A report from Turkey's DHA says: "The centers provide human-based management and services for the trainees. There is no maltreatment or restrictions on personal freedom. The trainees are happy to study and live there. What I saw and felt during the visit was very different from the negative propaganda of the US and other Western countries, and I felt their double standards were simply rude and unreasonable."

The US magazine International Focus published Val Thompson's A Journey to the Autonomous Region of Xinjiang, China in its May 2019 issue: "A visit to the Kashgar Vocation Skills Educational and Training Center, which I found well organized with young people, was mostly of the Uyghur ethnicity.
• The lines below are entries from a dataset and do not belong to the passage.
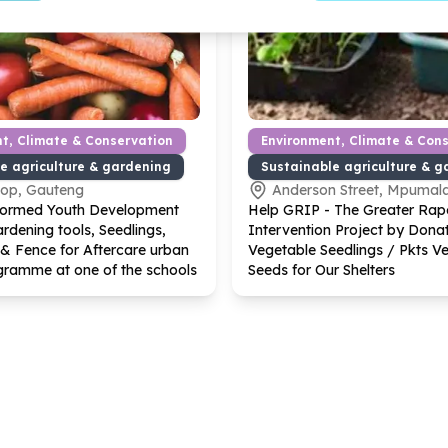
t, Climate & Conservation
Environment, Climate & Con
e agriculture & gardening
Sustainable agriculture & g
kop, Gauteng
Anderson Street, Mpumal
formed Youth Development
Help GRIP - The Greater Rap
rdening tools, Seedlings,
Intervention Project by Dona
& Fence for Aftercare urban
Vegetable Seedlings / Pkts V
gramme at one of the schools
Seeds for Our Shelters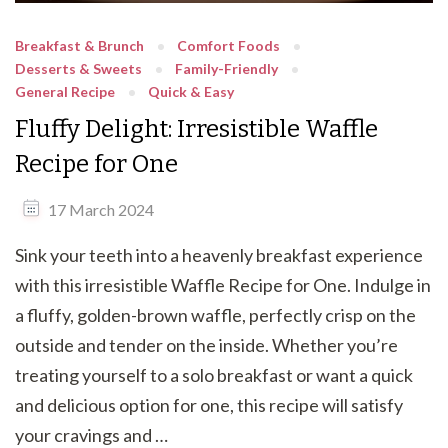
Breakfast & Brunch
Comfort Foods
Desserts & Sweets
Family-Friendly
General Recipe
Quick & Easy
Fluffy Delight: Irresistible Waffle
Recipe for One
17 March 2024
Sink your teeth into a heavenly breakfast experience
with this irresistible Waffle Recipe for One. Indulge in
a fluffy, golden-brown waffle, perfectly crisp on the
outside and tender on the inside. Whether you’re
treating yourself to a solo breakfast or want a quick
and delicious option for one, this recipe will satisfy
your cravings and …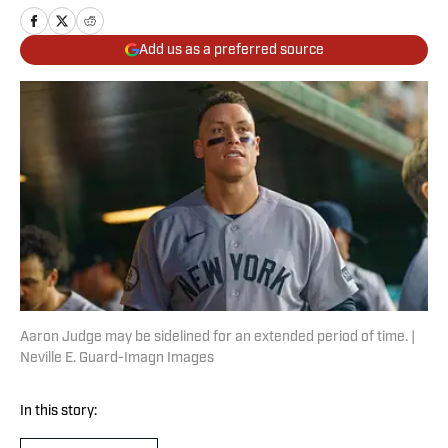
Add us as a preferred source
Aaron Judge may be sidelined for an extended period of time. |
Neville E. Guard-Imagn Images
In this story: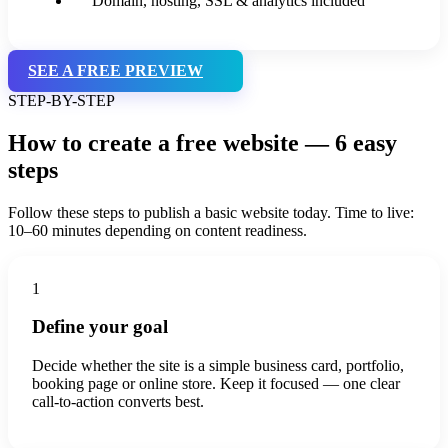
Domain, hosting, SSL & analytics included
SEE A FREE PREVIEW
STEP-BY-STEP
How to create a free website — 6 easy
steps
Follow these steps to publish a basic website today. Time to live:
10–60 minutes depending on content readiness.
1
Define your goal
Decide whether the site is a simple business card, portfolio,
booking page or online store. Keep it focused — one clear
call-to-action converts best.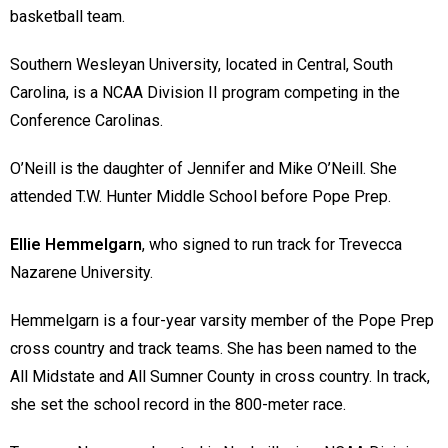
basketball team.
Southern Wesleyan University, located in Central, South
Carolina, is a NCAA Division II program competing in the
Conference Carolinas.
O’Neill is the daughter of Jennifer and Mike O’Neill. She
attended T.W. Hunter Middle School before Pope Prep.
Ellie Hemmelgarn
, who signed to run track for Trevecca
Nazarene University.
Hemmelgarn is a four-year varsity member of the Pope Prep
cross country and track teams. She has been named to the
All Midstate and All Sumner County in cross country. In track,
she set the school record in the 800-meter race.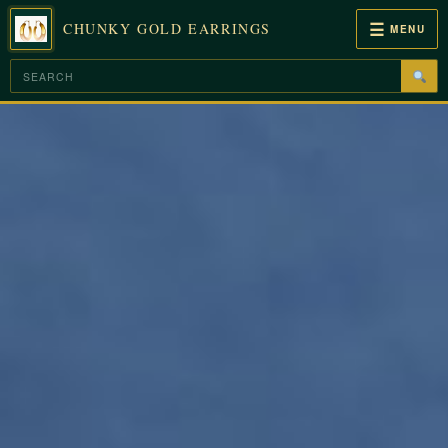
☰
CHUNKY GOLD EARRINGS
MENU
Skip
to
content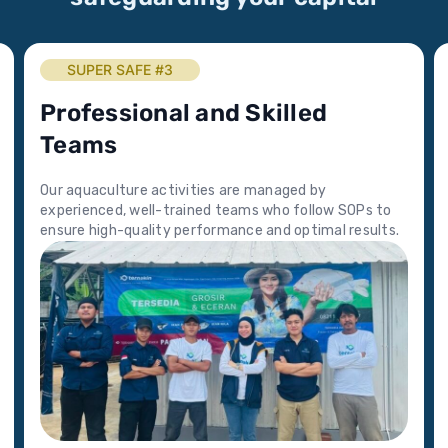
SUPER SAFE #3
Professional and Skilled
Teams
Our aquaculture activities are managed by
experienced, well-trained teams who follow SOPs to
ensure high-quality performance and optimal results.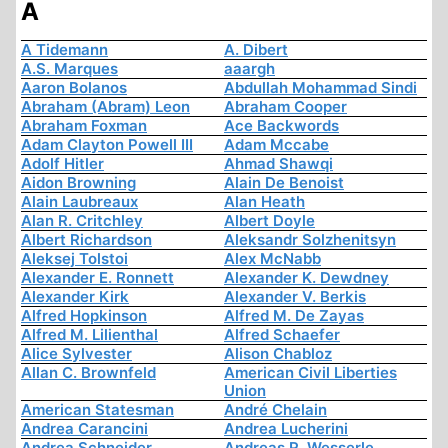
A
A Tidemann
A. Dibert
A.S. Marques
aaargh
Aaron Bolanos
Abdullah Mohammad Sindi
Abraham (Abram) Leon
Abraham Cooper
Abraham Foxman
Ace Backwords
Adam Clayton Powell III
Adam Mccabe
Adolf Hitler
Ahmad Shawqi
Aidon Browning
Alain De Benoist
Alain Laubreaux
Alan Heath
Alan R. Critchley
Albert Doyle
Albert Richardson
Aleksandr Solzhenitsyn
Aleksej Tolstoi
Alex McNabb
Alexander E. Ronnett
Alexander K. Dewdney
Alexander Kirk
Alexander V. Berkis
Alfred Hopkinson
Alfred M. De Zayas
Alfred M. Lilienthal
Alfred Schaefer
Alice Sylvester
Alison Chabloz
Allan C. Brownfeld
American Civil Liberties
Union
American Statesman
André Chelain
Andrea Carancini
Andrea Lucherini
Andrea Schneider
Andreas R. Wesserle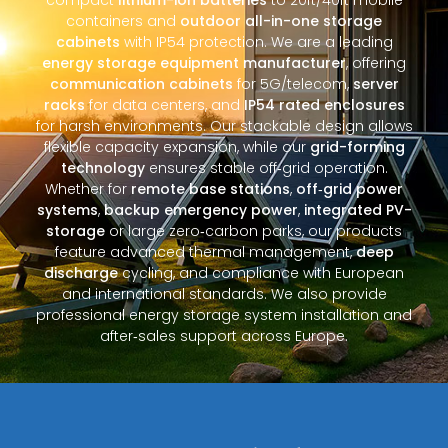
containers and
outdoor all-in-one storage
cabinets
with IP54 protection. We are a leading
energy storage equipment manufacturer
, offering
communication cabinets
for 5G/telecom,
server
racks
for data centers, and
IP54 rated enclosures
for harsh environments. Our stackable design allows
flexible capacity expansion, while our
grid-forming
technology
ensures stable off‑grid operation.
Whether for
remote base stations
,
off‑grid power
systems
,
backup emergency power
,
integrated PV-
storage
or large zero‑carbon parks, our products
feature advanced thermal management,
deep
discharge
cycling, and compliance with European
and international standards. We also provide
professional energy storage system installation and
after‑sales support across Europe.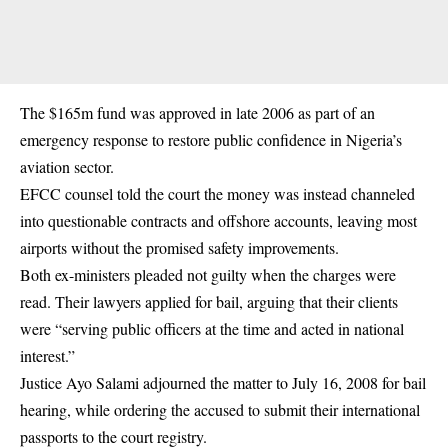
The $165m fund was approved in late 2006 as part of an
emergency response to restore public confidence in Nigeria’s
aviation sector.
EFCC counsel told the court the money was instead channeled
into questionable
contracts
and offshore accounts, leaving most
airports without the promised safety improvements.
Both ex-ministers pleaded not guilty when the charges were
read. Their lawyers applied for bail, arguing that their clients
were “serving public officers at the time and acted in national
interest.”
Justice Ayo Salami adjourned the matter to July 16, 2008 for bail
hearing, while ordering the accused to submit their international
passports to the court registry.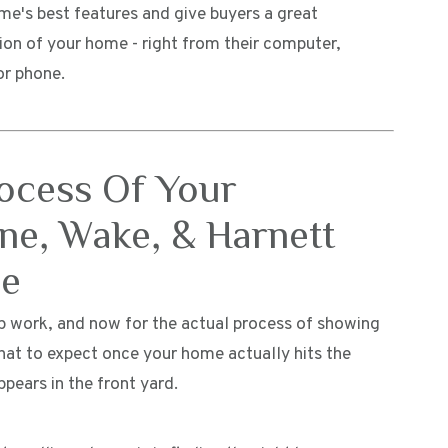
me's best features and give buyers a great
ion of your home - right from their computer,
or phone.
rocess Of Your
ne, Wake, & Harnett
me
rep work, and now for the actual process of showing
hat to expect once your home actually hits the
ppears in the front yard.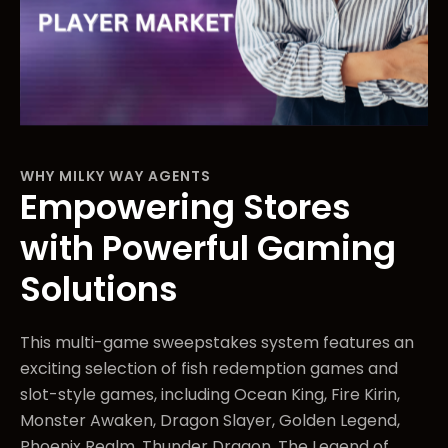
WHY MILKY WAY AGENTS
Empowering Stores
with Powerful Gaming
Solutions
This multi-game sweepstakes system features an
exciting selection of fish redemption games and
slot-style games, including Ocean King, Fire Kirin,
Monster Awaken, Dragon Slayer, Golden Legend,
Phoenix Realm, Thunder Dragon, The Legend of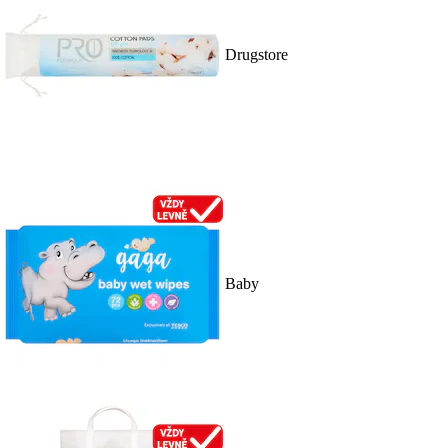
Drugstore
Baby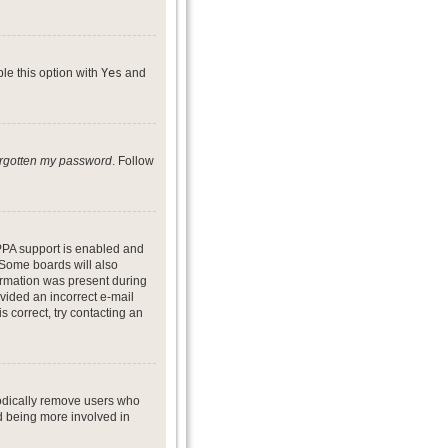
ble this option with
Yes
and
forgotten my password
. Follow
PPA support is enabled and
. Some boards will also
formation was present during
ovided an incorrect e-mail
 correct, try contacting an
iodically remove users who
nd being more involved in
The young people, men and women, were, or could be, victims of extremist teaching, and now were learning a vocational skill and being taught a better way of life. ... They were well fed, and they had good sleeping conditions. ... I interviewed several of them; they seemed very happy; and they were treated well by their supervisors. For those who want to believe these young people may have been coerced, I say you can't fake happiness; and happiness is exactly what I saw."

On July 5, 2019, The Straits Times of Singapore published an article titled Inside Those Uighur Re-education Camps written by Ravi Velloor, associate editor of the newspaper. The article gives a vivid account of the true situation in Xinjiang's education and training centers and explains how a number of trainees have changed. "From an administrative point of view, the measures have been effective without question," says the article. Velloor learned from his contact with the trainees that many of them "had undergone a measure of self-radicalization after downloading extremist videos from the internet on their smartphones". Velloor felt that the training centers "had the air of a boarding school". "In the housing blocks being built for the poorer sections, in the hospitals where people can access medical services, including moxibustion, in the thriving bazaars where the locals ply their trade, and in the cities of Xinjiang where people enjoy ethnic song and dance performances", he was impressed that the Chinese government was not suppressing local culture and that the Uygurs and many other minorities were never subject to the one-child policy.

In conclusion, practice has proved that vocational education and training in Xinjiang can effectively eradicate the conditions that enable terrorism and religious extremism to breed and spread. It can protect the rights to life, health and development of the various ethnic groups of the region. It ensures social stability in Xinjiang and regional security and stability. The practice conforms to the basic principles of international efforts in countering terrorism and extremism, and accords with the fundamental interests and needs of the peoples all around the world.